YOUR INSTRUCTIONS> Exclude the pictures, and otherwise reproduce the data in full.
......
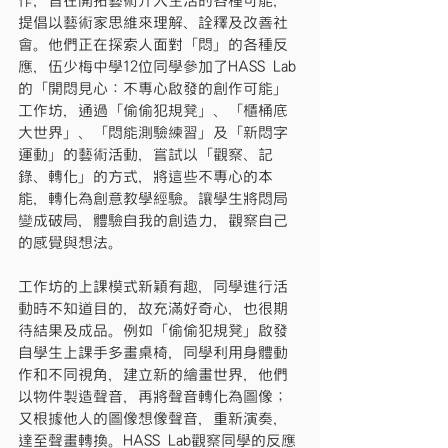
作，旨在開拓藝術介入生活的各種可能，
提倡以藝術家思維來理解、詮釋及改善社
會。他們正在探索人面對「悶」的各種反
應，伍少梅中學12位同學參加了HASS Lab
的「開悶見心：不專心啟發的創作可能」
工作坊，通過「偷偷犯規凳」、「櫃桶底
大世界」、「悶能測驗練習」及「新悶字
運動」的藝術活動，嘗試以「觀察、記
錄、轉化」的方式，將這些不專心的本
能，轉化為創意教學經驗。讓學生將悶局
變成破局，體驗自我的創造力，觀察自己
的感覺與想法。
工作坊的上課模式新穎有趣，同學進行活
動時不知道目的，故充滿好奇心，也很期
待結果及成品。例如「偷偷犯規凳」啟發
自學生上課手多畫桌椅，同學利用身體動
作和不同視角，建立新的繪畫世界，他們
以物件製造聲音，再將聲音轉化為圖像；
又根據他人的圖像想像聲音，重新演奏，
達至聲畫轉換。HASS Lab觀察同學的反應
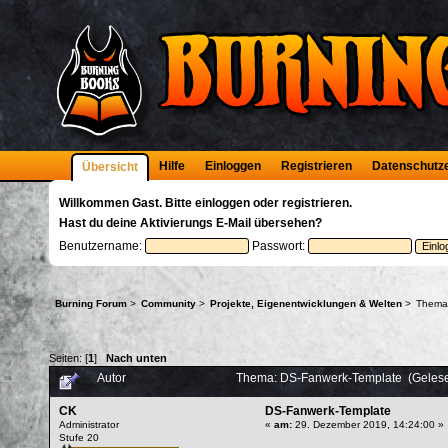
Hilfe
Einloggen
Registrieren
Datenschutz
Übersicht
Willkommen
Gast
. Bitte
einloggen
oder
registrieren
.
Hast du deine
Aktivierungs E-Mail
übersehen?
Benutzername:
Passwort:
Burning Forum
>
Community
>
Projekte, Eigenentwicklungen & Welten
>
Thema
Seiten: [
1
]
Nach unten
Autor
Thema: DS-Fanwerk-Template (Gelese
CK
DS-Fanwerk-Template
Administrator
«
am:
29. Dezember 2019, 14:24:00 »
Stufe 20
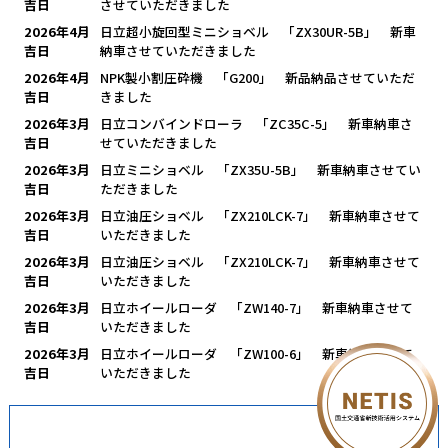
吉日
させていただきました
2026年4月
日立超小旋回型ミニショベル 「ZX30UR-5B」 新車
吉日
納車させていただきました
2026年4月
NPK製小割圧砕機 「G200」 新品納品させていただ
吉日
きました
2026年3月
日立コンバインドローラ 「ZC35C-5」 新車納車さ
吉日
せていただきました
2026年3月
日立ミニショベル 「ZX35U-5B」 新車納車させてい
吉日
ただきました
2026年3月
日立油圧ショベル 「ZX210LCK-7」 新車納車させて
吉日
いただきました
2026年3月
日立油圧ショベル 「ZX210LCK-7」 新車納車させて
吉日
いただきました
2026年3月
日立ホイールローダ 「ZW140-7」 新車納車させて
吉日
いただきました
2026年3月
日立ホイールローダ 「ZW100-6」 新車納車させて
吉日
いただきました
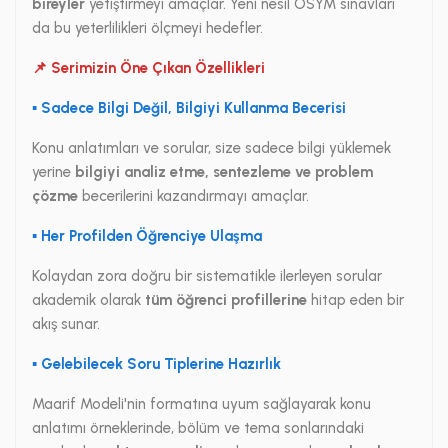
bireyler
yetiştirmeyi amaçlar. Yeni nesil ÖSYM sınavları
da bu yeterlilikleri ölçmeyi hedefler.
📌 Serimizin Öne Çıkan Özellikleri
▪ Sadece Bilgi Değil, Bilgiyi Kullanma Becerisi
Konu anlatımları ve sorular, size sadece bilgi yüklemek
yerine
bilgiyi analiz etme, sentezleme ve problem
çözme
becerilerini kazandırmayı amaçlar.
▪ Her Profilden Öğrenciye Ulaşma
Kolaydan zora doğru bir sistematikle ilerleyen sorular
akademik olarak
tüm öğrenci profillerine
hitap eden bir
akış sunar.
▪ Gelebilecek Soru Tiplerine Hazırlık
Maarif Modeli'nin formatına uyum sağlayarak konu
anlatımı örneklerinde, bölüm ve tema sonlarındaki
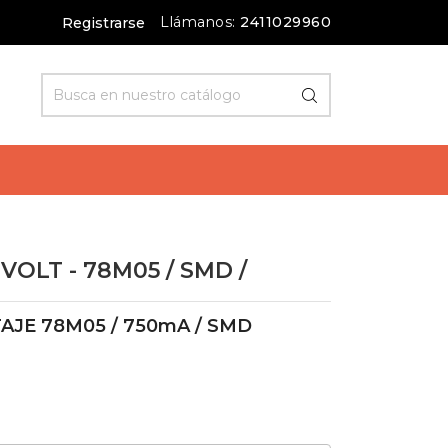
Llámanos:
2411029960
Registrarse
OLT - 78M05 / SMD /
AJE 78M05 / 750mA / SMD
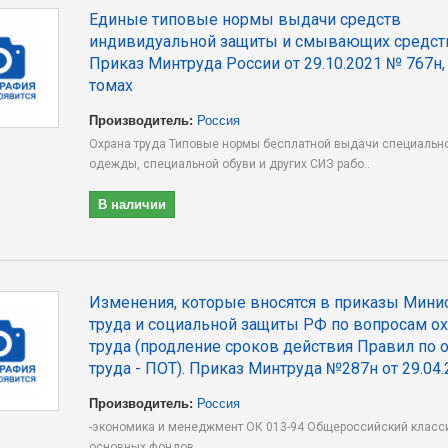
Единые типовые нормы выдачи средств
индивидуальной защиты и смывающих средст
Приказ Минтруда России от 29.10.2021 № 767н, 
томах
Производитель:
Россия
Охрана труда Типовые нормы бесплатной выдачи специальн
одежды, специальной обуви и других СИЗ рабо..
В наличии
Изменения, которые вносятся в приказы Мини
труда и социальной защиты РФ по вопросам о
труда (продление сроков действия Правил по 
труда - ПОТ). Приказ Минтруда №287н от 29.04.
Производитель:
Россия
-экономика и менеджмент ОК 013-94 Общероссийский класс
основных фондов..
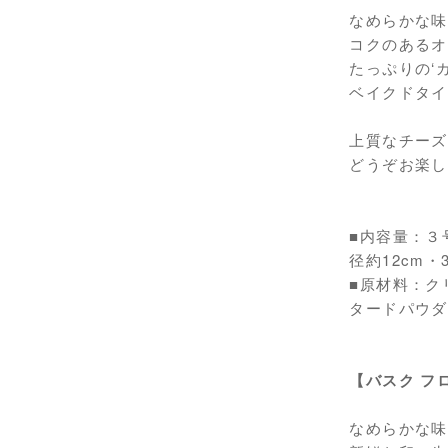
なめらかな味
コクのあるオ
たっぷりの‘
ベイクドタイ
上質なチーズ
どうぞお楽し
■内容量：３
径約12cm
■原材料：ク
タードパウダ
【バスク フ
なめらかな味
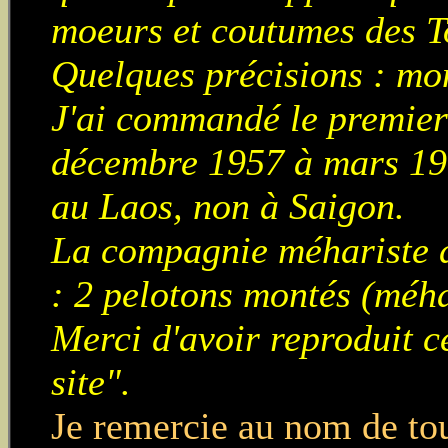
moeurs et coutumes des T
Quelques précisions : 
J'ai commandé le premier
décembre 1957 à mars 1961
au Laos, non à Saigon.
La compagnie méhariste d
: 2 pelotons montés (méhar
Merci d'avoir reproduit c
site".
Je remercie au nom de to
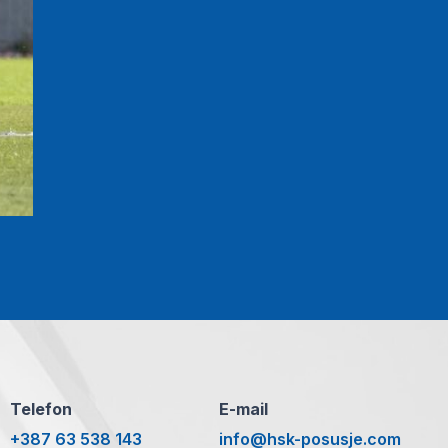
Telefon
E-mail
+387 63 538 143
info@hsk-posusje.com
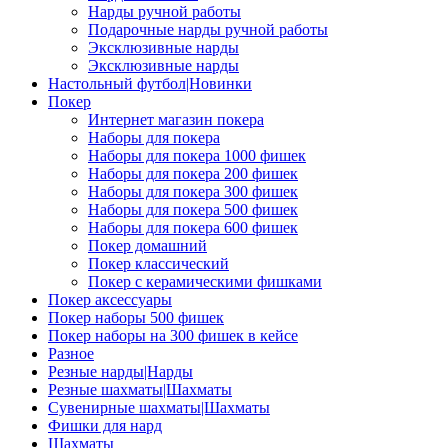
Нарды ручной работы
Подарочные нарды ручной работы
Эксклюзивные нарды
Эксклюзивные нарды
Настольный футбол|Новинки
Покер
Интернет магазин покера
Наборы для покера
Наборы для покера 1000 фишек
Наборы для покера 200 фишек
Наборы для покера 300 фишек
Наборы для покера 500 фишек
Наборы для покера 600 фишек
Покер домашний
Покер классический
Покер с керамическими фишками
Покер аксессуары
Покер наборы 500 фишек
Покер наборы на 300 фишек в кейсе
Разное
Резные нарды|Нарды
Резные шахматы|Шахматы
Сувенирные шахматы|Шахматы
Фишки для нард
Шахматы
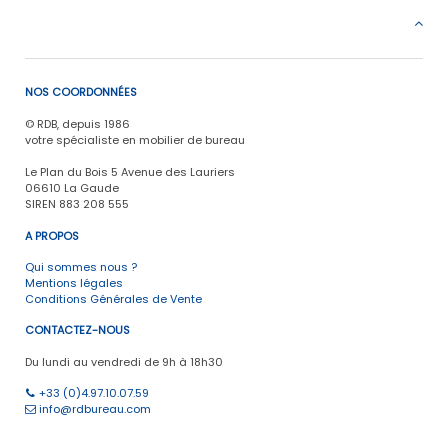
NOS COORDONNÉES
© RDB, depuis 1986
votre spécialiste en mobilier de bureau
Le Plan du Bois 5 Avenue des Lauriers
06610 La Gaude
SIREN 883 208 555
A PROPOS
Qui sommes nous ?
Mentions légales
Conditions Générales de Vente
CONTACTEZ-NOUS
Du lundi au vendredi de 9h à 18h30
+33 (0)4.97.10.07.59
info@rdbureau.com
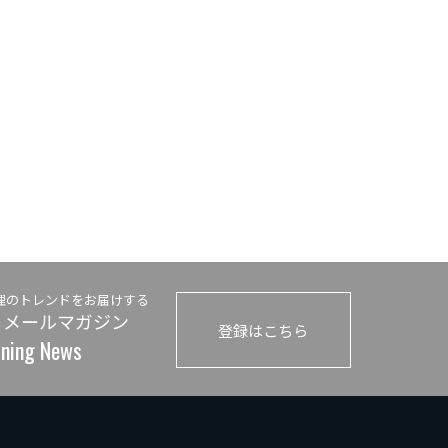
理のトレンドをお届けする
 メールマガジン
登録はこちら
ining News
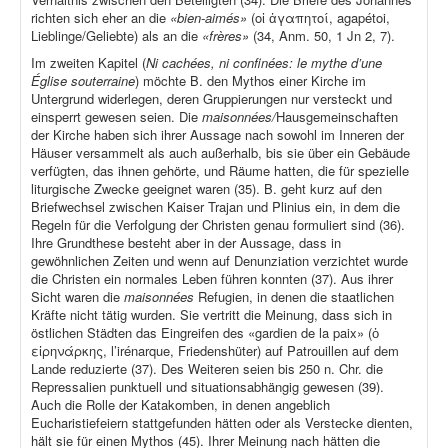
richten sich eher an die
«bien-aimés»
(οἱ ἀγαπητοί, agapétoi,
Lieblinge/Geliebte) als an die
«frères»
(34, Anm. 50, 1 Jn 2, 7).
Im zweiten Kapitel (
Ni cachées, ni confinées: le mythe d’une
Église souterraine
) möchte B. den Mythos einer Kirche im
Untergrund widerlegen, deren Gruppierungen nur versteckt und
einsperrt gewesen seien. Die
maisonnées/
Hausgemeinschaften
der Kirche haben sich ihrer Aussage nach sowohl im Inneren der
Häuser versammelt als auch außerhalb, bis sie über ein Gebäude
verfügten, das ihnen gehörte, und Räume hatten, die für spezielle
liturgische Zwecke geeignet waren (35). B. geht kurz auf den
Briefwechsel zwischen Kaiser Trajan und Plinius ein, in dem die
Regeln für die Verfolgung der Christen genau formuliert sind (36).
Ihre Grundthese besteht aber in der Aussage, dass in
gewöhnlichen Zeiten und wenn auf Denunziation verzichtet wurde
die Christen ein normales Leben führen konnten (37). Aus ihrer
Sicht waren die
maisonnées
Refugien, in denen die staatlichen
Kräfte nicht tätig wurden. Sie vertritt die Meinung, dass sich in
östlichen Städten das Eingreifen des «gardien de la paix» (ὁ
εἰρηνάρκης, l’irénarque, Friedenshüter) auf Patrouillen auf dem
Lande reduzierte (37). Des Weiteren seien bis 250 n. Chr. die
Repressalien punktuell und situationsabhängig gewesen (39).
Auch die Rolle der Katakomben, in denen angeblich
Eucharistiefeiern stattgefunden hätten oder als Verstecke dienten,
hält sie für einen Mythos (45). Ihrer Meinung nach hätten die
......
ANSWER BELOW>
作，旨在開拓藝術介入生活的各種可能，
提倡以藝術家思維來理解、詮釋及改善社
會。他們正在探索人面對「悶」的各種反
應，伍少梅中學12位同學參加了HASS Lab
的「開悶見心：不專心啟發的創作可能」
工作坊，通過「偷偷犯規凳」、「櫃桶底
大世界」、「悶能測驗練習」及「新悶字
運動」的藝術活動，嘗試以「觀察、記
錄、轉化」的方式，將這些不專心的本
能，轉化為創意教學經驗。讓學生將悶局
變成破局，體驗自我的創造力，觀察自己
的感覺與想法。
工作坊的上課模式新穎有趣，同學進行活
動時不知道目的，故充滿好奇心，也很期
待結果及成品。例如「偷偷犯規凳」啟發
自學生上課手多畫桌椅，同學利用身體動
作和不同視角，建立新的繪畫世界，他們
以物件製造聲音，再將聲音轉化為圖像；
又根據他人的圖像想像聲音，重新演奏，
達至聲畫轉換。HASS Lab觀察同學的反應
Hilfe
Einloggen
Registrieren
Datenschutz
Übersicht
Willkommen
Gast
. Bitte
einloggen
oder
registrieren
.
Hast du deine
Aktivierungs E-Mail
übersehen?
Benutzername:
Passwort:
Burning Forum
>
Community
>
Projekte, Eigenentwicklungen & Welten
>
Thema
Seiten: [
1
]
Nach unten
Autor
Thema: DS-Fanwerk-Template (Gelese
CK
DS-Fanwerk-Template
Administrator
«
am:
29. Dezember 2019, 14:24:00 »
Stufe 20
吉日
させていただきました
2026年4月
日立超小旋回型ミニショベル 「ZX30UR-5B」 新車
吉日
納車させていただきました
2026年4月
NPK製小割圧砕機 「G200」 新品納品させていただ
吉日
きました
2026年3月
日立コンバインドローラ 「ZC35C-5」 新車納車さ
吉日
せていただきました
2026年3月
日立ミニショベル 「ZX35U-5B」 新車納車させてい
吉日
ただきました
2026年3月
日立油圧ショベル 「ZX210LCK-7」 新車納車させて
吉日
いただきました
2026年3月
日立油圧ショベル 「ZX210LCK-7」 新車納車させて
吉日
いただきました
2026年3月
日立ホイールローダ 「ZW140-7」 新車納車させて
吉日
いただきました
2026年3月
日立ホイールローダ 「ZW100-6」 新車納車させて
吉日
いただきました
bireyler
yetiştirmeyi amaçlar. Yeni nesil ÖSYM sınavları
da bu yeterlilikleri ölçmeyi hedefler.
📌 Serimizin Öne Çıkan Özellikleri
▪ Sadece Bilgi Değil, Bilgiyi Kullanma Becerisi
Konu anlatımları ve sorular, size sadece bilgi yüklemek
yerine
bilgiyi analiz etme, sentezleme ve problem
çözme
becerilerini kazandırmayı amaçlar.
▪ Her Profilden Öğrenciye Ulaşma
Kolaydan zora doğru bir sistematikle ilerleyen sorular
akademik olarak
tüm öğrenci profillerine
hitap eden bir
akış sunar.
▪ Gelebilecek Soru Tiplerine Hazırlık
Maarif Modeli'nin formatına uyum sağlayarak konu
anlatımı örneklerinde, bölüm ve tema sonlarındaki
Llámanos:
2411029960
Registrarse
OLT - 78M05 / SMD /
AJE 78M05 / 750mA / SMD
Единые типовые нормы выдачи средств
индивидуальной защиты и смывающих средст
Приказ Минтруда России от 29.10.2021 № 767н, 
томах
Производитель:
Россия
Охрана труда Типовые нормы бесплатной выдачи специальн
одежды, специальной обуви и других СИЗ рабо..
В наличии
Изменения, которые вносятся в приказы Мини
труда и социальной защиты РФ по вопросам о
труда (продление сроков действия Правил по 
труда - ПОТ). Приказ Минтруда №287н от 29.04.
Производитель:
Россия
-экономика и менеджмент ОК 013-94 Общероссийский класс
основных фондов..
なめらかな味
コクのあるオ
たっぷりの‘
ベイクドタイ
上質なチーズ
どうぞお楽し
■内容量：３
径約12cm
■原材料：ク
タードパウダ
【バスク フ
なめらかな味
moeurs et coutumes des T
Quelques précisions : 
J'ai commandé le premier
décembre 1957 à mars 1961
au Laos, non à Saigon.
La compagnie méhariste d
: 2 pelotons montés (méhar
Merci d'avoir reproduit c
site".
Je remercie au nom de to
Telefon
E-mail
+387 63 538 143
info@hsk-posusje.com
Нарды ручной работы
Подарочные нарды ручной работы
Эксклюзивные нарды
Эксклюзивные нарды
Настольный футбол|Новинки
Покер
Интернет магазин покера
Наборы для покера
Наборы для покера 1000 фишек
Наборы для покера 200 фишек
Наборы для покера 300 фишек
Наборы для покера 500 фишек
Наборы для покера 600 фишек
Покер домашний
Покер классический
Покер с керамическими фишками
Покер аксессуары
Покер наборы 500 фишек
Покер наборы на 300 фишек в кейсе
Разное
Резные нарды|Нарды
Резные шахматы|Шахматы
Сувенирные шахматы|Шахматы
Фишки для нард
Шахматы
NOS COORDONNÉES
© RDB, depuis 1986
votre spécialiste en mobilier de bureau
Le Plan du Bois 5 Avenue des Lauriers
06610 La Gaude
SIREN 883 208 555
A PROPOS
Qui sommes nous ?
Mentions légales
Conditions Générales de Vente
CONTACTEZ-NOUS
Du lundi au vendredi de 9h à 18h30
+33 (0)4.97.10.07.59
info@rdbureau.com
理のトレンドをお届けする
 メールマガジン
登録はこちら
ining News
richten sich eher an die
«bien-aimés»
(οἱ ἀγαπητοί, agapétoi,
Lieblinge/Geliebte) als an die
«frères»
(34, Anm. 50, 1 Jn 2, 7).
Im zweiten Kapitel (
Ni cachées, ni confinées: le mythe d’une
Église souterraine
) möchte B. den Mythos einer Kirche im
Untergrund widerlegen, deren Gruppierungen nur versteckt und
einsperrt gewesen seien. Die
maisonnées/
Hausgemeinschaften
der Kirche haben sich ihrer Aussage nach sowohl im Inneren der
Häuser versammelt als auch außerhalb, bis sie über ein Gebäude
verfügten, das ihnen gehörte, und Räume hatten, die für spezielle
liturgische Zwecke geeignet waren (35). B. geht kurz auf den
Briefwechsel zwischen Kaiser Trajan und Plinius ein, in dem die
Regeln für die Verfolgung der Christen genau formuliert sind (36).
Ihre Grundthese besteht aber in der Aussage, dass in
gewöhnlichen Zeiten und wenn auf Denunziation verzichtet wurde
die Christen ein normales Leben führen konnten (37). Aus ihrer
Sicht waren die
maisonnées
Refugien, in denen die staatlichen
Kräfte nicht tätig wurden. Sie vertritt die Meinung, dass sich in
östlichen Städten das Eingreifen des «gardien de la paix» (ὁ
εἰρηνάρκης, l’irénarque, Friedenshüter) auf Patrouillen auf dem
Lande reduzierte (37). Des Weiteren seien bis 250 n. Chr. die
Repressalien punktuell und situationsabhängig gewesen (39).
Auch die Rolle der Katakomben, in denen angeblich
Eucharistiefeiern stattgefunden hätten oder als Verstecke dienten,
hält sie für einen Mythos (45). Ihrer Meinung nach hätten die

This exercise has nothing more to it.